2015-11-13 Lightning sprint¶
Lightning is software designed to enable fast queries and machine learning on genomic data. The genomic data we currently focus on are human whole genomes that are aligned and are called by external software, then imported into Lightning. From there, Lighting:
- Stores quality information
- Stores phased and unphased genomes
- Allows fast retrieval of called sequences from regions of interest
- Defines flexible queries:
- Filters by subsets of the population
- And/or by specific regions of interest
- Normalizes standard called genome files (such as VCF and gVCF), such that each variant is expressed in the same way
- Incorporates new data fast and painlessly
- Stores annotations from ClinVar and annotation pipelines, such as CAVA
Lightning is made possible by the process of tiling, which takes advantage of the high degree of redundancy in a population of genomes. Tiling partitions genomes into tiles: overlapping, variable-length sequences that begin and end with unique k-mers, termed tags. Once a genome has been tiled, the sequences for each tile are stored in a tile library. These sequences may be annotated by using Annotile. The tiled genomes are stored in Compact Genome Format (CGF) files. Genomes stored as CGF files are loaded into Lantern, which is our in-memory database designed to respond to queries quickly. Finally, Sprite is a web browser application for interacting with Lightning.
Overview of methodology¶
Stated another way, Lightning’s basic method is to consider short snippets of genomic sequences as the basic building block of genomes. These short snippets are of variable length, but are mostly in the range of 250 base pairs long. Splitting genomes into short segments allows for savings by only storing a single copy of redundant sequences.

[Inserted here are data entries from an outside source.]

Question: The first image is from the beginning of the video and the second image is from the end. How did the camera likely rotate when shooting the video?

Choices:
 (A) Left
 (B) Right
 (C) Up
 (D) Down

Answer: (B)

Each genome is partitioned into these these short read segments. From all tiles in a population, a tile library can be constructed. Tiles are chosen to have 24mer tags on either end that overlap with neighboring tiles. Tags are chosen with with some uniqueness constraint on them and provide convenient anchor points to differentiate tiles from one another.

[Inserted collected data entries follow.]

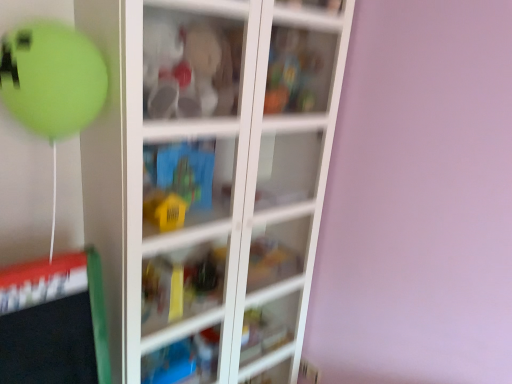 In order to click on transparent plastic cabinet at upper center, which appears as the first cabinet when viewed from the right in this screenshot , I will do `click(298, 70)`.

Considering the relative sizes of transparent plastic cabinet at upper center, arranged as the second cabinet when ordered from the bottom, and transparent glass cabinet at center in the image provided, is transparent plastic cabinet at upper center, arranged as the second cabinet when ordered from the bottom, shorter than transparent glass cabinet at center?

Correct, transparent plastic cabinet at upper center, arranged as the second cabinet when ordered from the bottom, is not as tall as transparent glass cabinet at center.

Relative to transparent glass cabinet at center, is transparent plastic cabinet at upper center, arranged as the second cabinet when ordered from the bottom, in front or behind?

transparent plastic cabinet at upper center, arranged as the second cabinet when ordered from the bottom, is behind transparent glass cabinet at center.

From the image's perspective, which object appears higher, transparent plastic cabinet at upper center, arranged as the 1th cabinet when viewed from the top, or transparent glass cabinet at center?

From the image's view, transparent plastic cabinet at upper center, arranged as the 1th cabinet when viewed from the top, is above.

Based on the photo, which is correct: blue plastic toy at center, the 2th cabinet viewed from the right, is inside transparent plastic cabinet at upper center, arranged as the second cabinet when ordered from the bottom, or outside of it?

blue plastic toy at center, the 2th cabinet viewed from the right, is outside transparent plastic cabinet at upper center, arranged as the second cabinet when ordered from the bottom.

From a real-world perspective, is blue plastic toy at center, which is counted as the second cabinet, starting from the top, under transparent plastic cabinet at upper center, which appears as the first cabinet when viewed from the right?

Yes, from a real-world perspective, blue plastic toy at center, which is counted as the second cabinet, starting from the top, is under transparent plastic cabinet at upper center, which appears as the first cabinet when viewed from the right.

Which is behind, point (209, 158) or point (296, 62)?

Positioned behind is point (296, 62).

Between blue plastic toy at center, which is counted as the second cabinet, starting from the top, and transparent plastic cabinet at upper center, arranged as the 1th cabinet when viewed from the top, which one appears on the right side from the viewer's perspective?

Positioned to the right is transparent plastic cabinet at upper center, arranged as the 1th cabinet when viewed from the top.

Find the location of a particular element. This screenshot has height=384, width=512. shelf on the right of blue plastic toy at center, which is counted as the first cabinet, starting from the bottom is located at coordinates (212, 173).

Which of these two, blue plastic toy at center, which is counted as the second cabinet, starting from the top, or transparent glass cabinet at center, stands taller?

transparent glass cabinet at center is taller.

Which object is further away from the camera taking this photo, blue plastic toy at center, which is counted as the first cabinet, starting from the bottom, or transparent glass cabinet at center?

blue plastic toy at center, which is counted as the first cabinet, starting from the bottom.

Looking at this image, considering the relative sizes of blue plastic toy at center, which is counted as the first cabinet, starting from the bottom, and transparent glass cabinet at center in the image provided, is blue plastic toy at center, which is counted as the first cabinet, starting from the bottom, wider than transparent glass cabinet at center?

No, blue plastic toy at center, which is counted as the first cabinet, starting from the bottom, is not wider than transparent glass cabinet at center.

Which of these two, transparent glass cabinet at center or transparent plastic cabinet at upper center, which appears as the first cabinet when viewed from the right, stands taller?

transparent glass cabinet at center is taller.

Between transparent glass cabinet at center and transparent plastic cabinet at upper center, which appears as the first cabinet when viewed from the right, which one appears on the left side from the viewer's perspective?

transparent glass cabinet at center.

From a real-world perspective, who is located lower, transparent glass cabinet at center or transparent plastic cabinet at upper center, arranged as the 1th cabinet when viewed from the top?

From a 3D spatial view, transparent glass cabinet at center is below.

From the image's perspective, would you say transparent glass cabinet at center is shown under blue plastic toy at center, which is counted as the second cabinet, starting from the top?

Yes, from the image's perspective, transparent glass cabinet at center is below blue plastic toy at center, which is counted as the second cabinet, starting from the top.

In terms of width, does transparent glass cabinet at center look wider or thinner when compared to blue plastic toy at center, the 1th cabinet in the left-to-right sequence?

Clearly, transparent glass cabinet at center has more width compared to blue plastic toy at center, the 1th cabinet in the left-to-right sequence.

Does transparent glass cabinet at center have a lesser height compared to blue plastic toy at center, which is counted as the first cabinet, starting from the bottom?

Incorrect, the height of transparent glass cabinet at center does not fall short of that of blue plastic toy at center, which is counted as the first cabinet, starting from the bottom.

Between transparent glass cabinet at center and blue plastic toy at center, which is counted as the second cabinet, starting from the top, which one has larger size?

transparent glass cabinet at center.

Is transparent plastic cabinet at upper center, arranged as the second cabinet when ordered from the bottom, looking in the opposite direction of blue plastic toy at center, which is counted as the second cabinet, starting from the top?

That's not correct — transparent plastic cabinet at upper center, arranged as the second cabinet when ordered from the bottom, is not looking away from blue plastic toy at center, which is counted as the second cabinet, starting from the top.

In the scene shown: Is blue plastic toy at center, which is counted as the first cabinet, starting from the bottom, inside transparent plastic cabinet at upper center, arranged as the second cabinet when ordered from the bottom?

No, transparent plastic cabinet at upper center, arranged as the second cabinet when ordered from the bottom, does not contain blue plastic toy at center, which is counted as the first cabinet, starting from the bottom.

Based on the photo, who is shorter, transparent plastic cabinet at upper center, which appears as the first cabinet when viewed from the right, or blue plastic toy at center, which is counted as the second cabinet, starting from the top?

With less height is blue plastic toy at center, which is counted as the second cabinet, starting from the top.

Does point (277, 110) come in front of point (220, 150)?

Yes.

I want to click on cabinet that appears on the right of transparent glass cabinet at center, so click(298, 70).

Identify the location of cabinet that appears behind the blue plastic toy at center, the 1th cabinet in the left-to-right sequence. Image resolution: width=512 pixels, height=384 pixels. (298, 70).

Estimate the real-world distances between objects in this image. Which object is further from transparent plastic cabinet at upper center, arranged as the second cabinet when ordered from the bottom, blue plastic toy at center, the 1th cabinet in the left-to-right sequence, or transparent glass cabinet at center?

Answer: blue plastic toy at center, the 1th cabinet in the left-to-right sequence, lies further to transparent plastic cabinet at upper center, arranged as the second cabinet when ordered from the bottom, than the other object.

Looking at the image, which one is located further to transparent plastic cabinet at upper center, marked as the second cabinet in a left-to-right arrangement, transparent glass cabinet at center or blue plastic toy at center, the 1th cabinet in the left-to-right sequence?

blue plastic toy at center, the 1th cabinet in the left-to-right sequence.

Which object lies nearer to the anchor point blue plastic toy at center, the 2th cabinet viewed from the right, transparent glass cabinet at center or transparent plastic cabinet at upper center, which appears as the first cabinet when viewed from the right?

transparent glass cabinet at center is closer to blue plastic toy at center, the 2th cabinet viewed from the right.

Looking at this image, looking at the image, which one is located further to transparent glass cabinet at center, transparent plastic cabinet at upper center, which appears as the first cabinet when viewed from the right, or blue plastic toy at center, which is counted as the second cabinet, starting from the top?

Based on the image, transparent plastic cabinet at upper center, which appears as the first cabinet when viewed from the right, appears to be further to transparent glass cabinet at center.

Based on their spatial positions, is blue plastic toy at center, the 1th cabinet in the left-to-right sequence, or transparent plastic cabinet at upper center, marked as the second cabinet in a left-to-right arrangement, closer to transparent glass cabinet at center?

The object closer to transparent glass cabinet at center is blue plastic toy at center, the 1th cabinet in the left-to-right sequence.

Based on their spatial positions, is transparent plastic cabinet at upper center, arranged as the second cabinet when ordered from the bottom, or transparent glass cabinet at center further from blue plastic toy at center, the 2th cabinet viewed from the right?

Based on the image, transparent plastic cabinet at upper center, arranged as the second cabinet when ordered from the bottom, appears to be further to blue plastic toy at center, the 2th cabinet viewed from the right.

At what (x,y) coordinates should I click in order to perform the action: click on cabinet between transparent plastic cabinet at upper center, arranged as the second cabinet when ordered from the bottom, and transparent glass cabinet at center vertically. Please return your answer as a coordinate pair (x, y). Looking at the image, I should click on (187, 184). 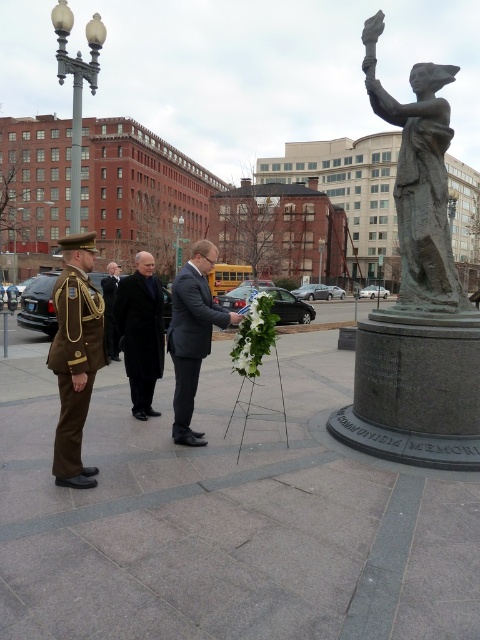 You are a photographer standing at the center of the scene. You want to capture a closeup shot of the statue on the right side of the frame. However, there is an object blocking your view at point (x=74, y=362). What is the object blocking your view?

The brown fabric uniform at left is located at point (x=74, y=362), so the object blocking your view is the brown fabric uniform at left.

In the scene shown: What does the point at coordinate (420, 180) indicate in the image?

The point at coordinate (420, 180) marks the bronze statue at right.

You are a photographer positioned at the center of the scene. You want to take a picture of the bronze statue at right while also capturing the military man in the foreground. Based on their positions, can you frame both subjects in your camera viewfinder without moving either subject?

The bronze statue at right is located at point (420, 180). Since the statue is positioned on the right side of the frame and the military man is in the foreground to the left, it should be possible to frame both in the camera viewfinder by adjusting the zoom or angle to include both the statue on the right and the military man on the left without moving either subject. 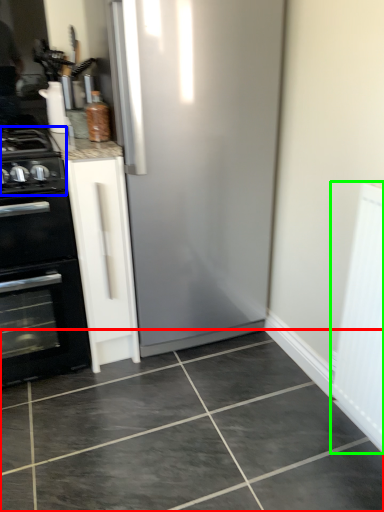 Question: Considering the real-world distances, which object is closest to ceramic tile (highlighted by a red box)? gas stove (highlighted by a blue box) or screen door (highlighted by a green box).

Choices:
 (A) gas stove
 (B) screen door

Answer: (B)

Currently, all tags are chosen to be at least 2 edit distance away from each other. The tag set is fixed and acts as anchor points to partition future sample genomic sequences wishing to be analyzed.
The hope is that tiles, along with information on the population used to generate them, can also be used to aid in read placement.

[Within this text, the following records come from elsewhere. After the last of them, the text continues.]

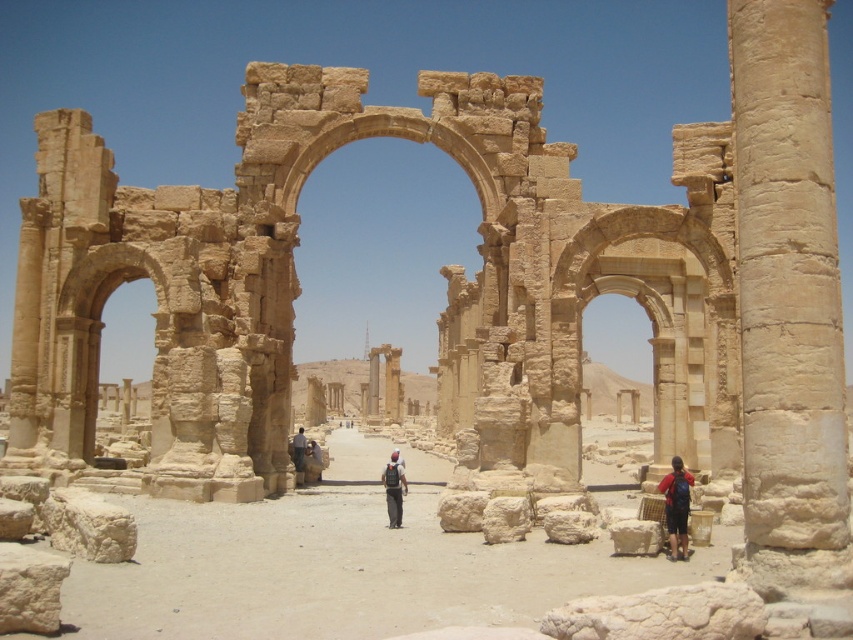 Question: Among these points, which one is nearest to the camera?

Choices:
 (A) (764, 403)
 (B) (76, 369)
 (C) (392, 518)
 (D) (668, 496)

Answer: (A)

Question: Estimate the real-world distances between objects in this image. Which object is closer to the matte red backpack at lower right?

Choices:
 (A) dark gray backpack at center
 (B) beige stone column at right

Answer: (B)

Question: Based on their relative distances, which object is nearer to the beige stone column at right?

Choices:
 (A) beige stone archway at center
 (B) dark gray backpack at center

Answer: (A)

Question: Does beige stone column at right lie in front of beige stone archway at left?

Choices:
 (A) no
 (B) yes

Answer: (B)

Question: Is beige stone archway at center positioned in front of beige stone archway at left?

Choices:
 (A) yes
 (B) no

Answer: (A)

Question: Is matte red backpack at lower right wider than dark gray backpack at center?

Choices:
 (A) no
 (B) yes

Answer: (B) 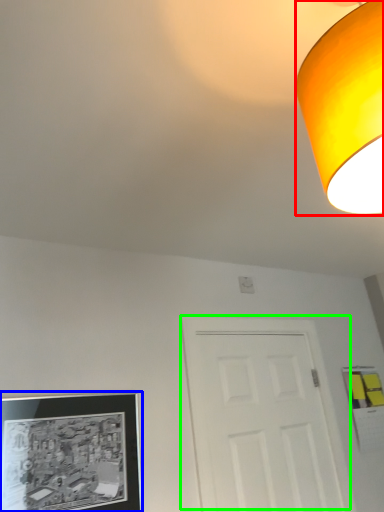 Question: Considering the real-world distances, which object is closest to lamp (highlighted by a red box)? picture frame (highlighted by a blue box) or door (highlighted by a green box).

Choices:
 (A) picture frame
 (B) door

Answer: (A)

Because most genomic sequences are redundant, duplicate tiles need not be stored in a population of genomic sequences. At each tile position, multiple tile variants are stored representing the variation in a population for that tile. Given a partitioned genomic sequence and a tile library, a compact representation of a genome can be constructed by storing the variant numbers contiguously.
We developed Lightning in response to the difficulty and time-consuming nature of merging VCFs, querying subsets of a population, finding poorly sequenced regions, and similar issues. After using various ad-hoc solutions, we eventually stepped back and committed time and effort to developing a more sensible and sustainable solution. We hope it will be useful to the broader research community and welcome your feedback.